Y, sin embargo, a medida que la guerra que siguió a la invasión rusa de Ucrania en febrero de 2022 entra en su quinto año, la actitud del público ruso sigue siendo difícil de evaluar: poco más de la mitad de los rusos, según una encuesta reciente, espera que la guerra termine en 2026; sin embargo, la mayoría dice que si las conversaciones fracasan, Moscú debería “intensificarse” con un mayor uso de la fuerza.

Como observadores de la sociedad rusa, creemos que esta ambigüedad en la opinión pública rusa le da al presidente Vladimir Putin cobertura para seguir presionando con fuerza para lograr sus objetivos en Ucrania. Sin embargo, al mismo tiempo, un análisis más profundo del aparente apoyo del público ruso a la guerra sugiere que es más frágil de lo que al presidente ruso le gustaría creer.
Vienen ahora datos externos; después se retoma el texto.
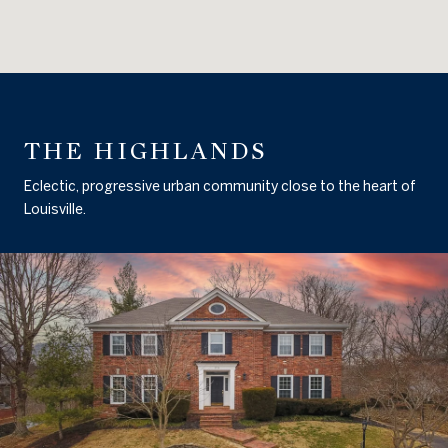
THE HIGHLANDS
Eclectic, progressive urban community close to the heart of
Louisville.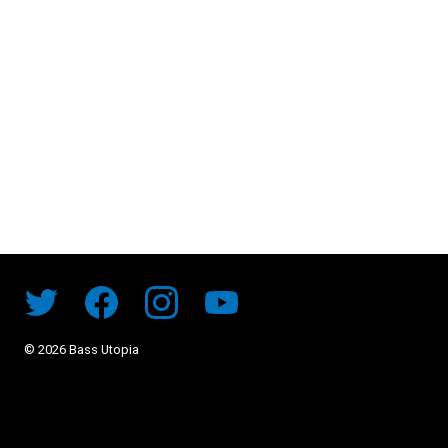
©
2026
Bass Utopia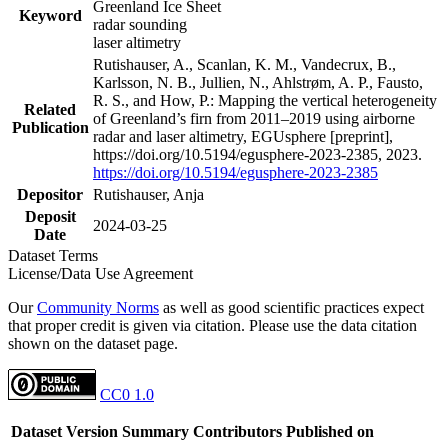
Greenland Ice Sheet
Keyword
radar sounding
laser altimetry
Rutishauser, A., Scanlan, K. M., Vandecrux, B.,
Karlsson, N. B., Jullien, N., Ahlstrøm, A. P., Fausto,
R. S., and How, P.: Mapping the vertical heterogeneity
Related
of Greenland’s firn from 2011–2019 using airborne
Publication
radar and laser altimetry, EGUsphere [preprint],
https://doi.org/10.5194/egusphere-2023-2385, 2023.
https://doi.org/10.5194/egusphere-2023-2385
Depositor
Rutishauser, Anja
Deposit
2024-03-25
Date
Dataset Terms
License/Data Use Agreement
Our
Community Norms
as well as good scientific practices expect
that proper credit is given via citation. Please use the data citation
shown on the dataset page.
CC0 1.0
Dataset Version
Summary
Contributors
Published on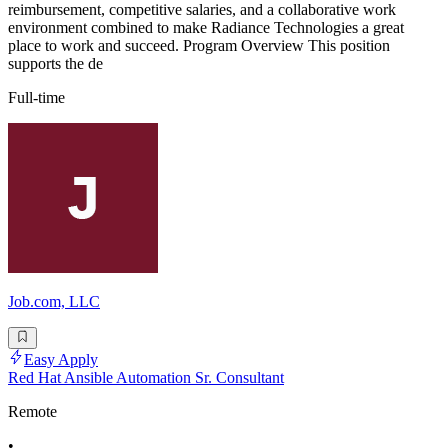
reimbursement, competitive salaries, and a collaborative work
environment combined to make Radiance Technologies a great
place to work and succeed. Program Overview This position
supports the de
Full-time
Job.com, LLC
Easy Apply
Red Hat Ansible Automation Sr. Consultant
Remote
•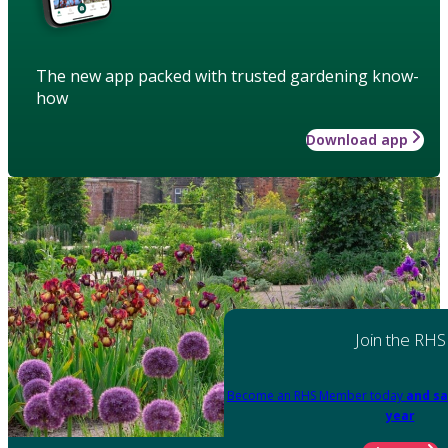
The new app packed with trusted gardening know-
how
Download app
Join the RHS
Become an RHS Member today
and sa
year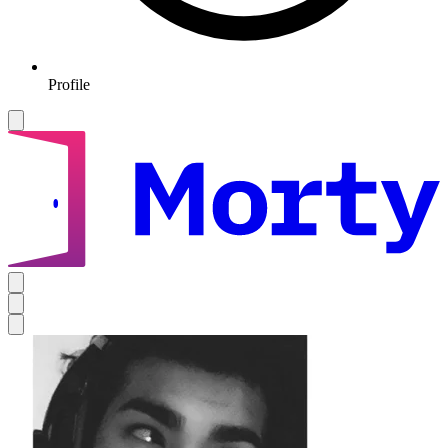
Profile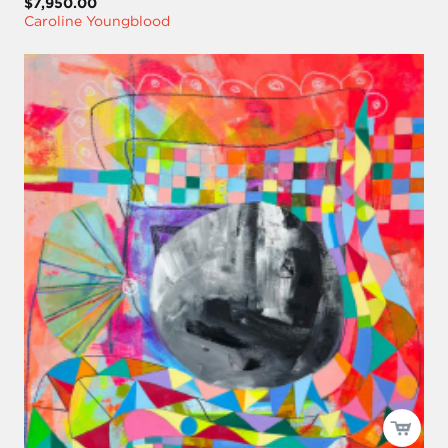
$7,950.00
Caroline Youngblood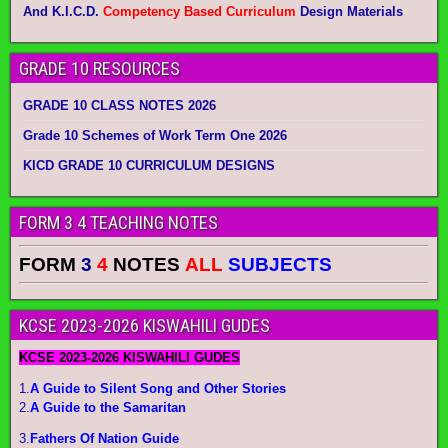
And K.I.C.D.
Competency Based Curriculum
Design Materials
GRADE 10 RESOURCES
GRADE 10 CLASS NOTES 2026
Grade 10 Schemes of Work Term One 2026
KICD GRADE 10 CURRICULUM DESIGNS
FORM 3 4 TEACHING NOTES
FORM
3
4
NOTES
ALL
SUBJECTS
KCSE 2023-2026 KISWAHILI GUDES
KCSE 2023-2026 KISWAHILI GUDES
1.
A Guide to Silent Song and Other Stories
2.
A Guide to the Samaritan
3.
Fathers Of Nation Guide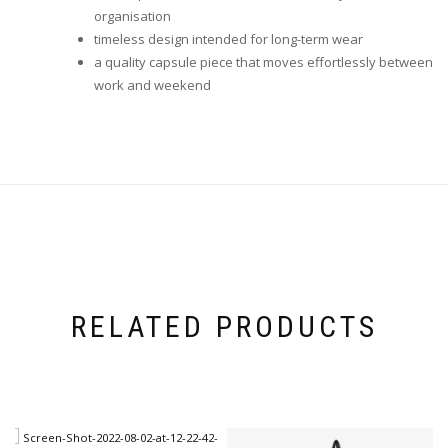
organisation
timeless design intended for long-term wear
a quality capsule piece that moves effortlessly between
work and weekend
RELATED PRODUCTS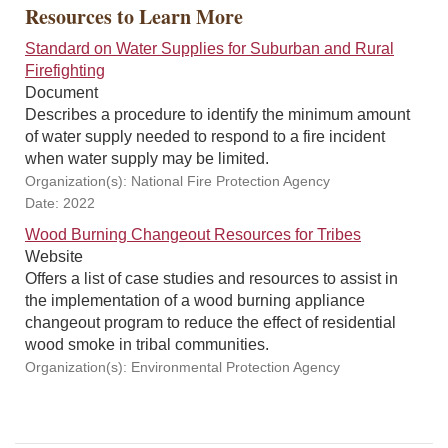
Resources to Learn More
Standard on Water Supplies for Suburban and Rural
Firefighting
Document
Describes a procedure to identify the minimum amount
of water supply needed to respond to a fire incident
when water supply may be limited.
Organization(s): National Fire Protection Agency
Date: 2022
Wood Burning Changeout Resources for Tribes
Website
Offers a list of case studies and resources to assist in
the implementation of a wood burning appliance
changeout program to reduce the effect of residential
wood smoke in tribal communities.
Organization(s): Environmental Protection Agency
El contrato social de Putin

Desde el primer día del conflicto, la estrategia occidental se basó en la creencia de que las sanciones económicas llevarían eventualmente a que la élite rusa o su sociedad persuadieran a Putin de que abandonara la guerra.

Esto, a su vez, se basa en el supuesto de que la legitimidad del putinismo se basa en una especie de contrato social: el pueblo ruso será leal al Kremlin si disfruta de un nivel de vida estable y se le permite llevar su vida privada sin interferencia estatal.

La economía rusa ha estado en una situación desesperada desde 2014, por lo que muchos analistas creían que este contrato social estaba bajo presión incluso antes de la invasión a gran escala de Ucrania. Sin embargo, después de cuatro años de guerra, la combinación de la exclusión de los mercados europeos y la triplicación del gasto militar provocaron un estancamiento económico y una presión cada vez mayor sobre los niveles de vida.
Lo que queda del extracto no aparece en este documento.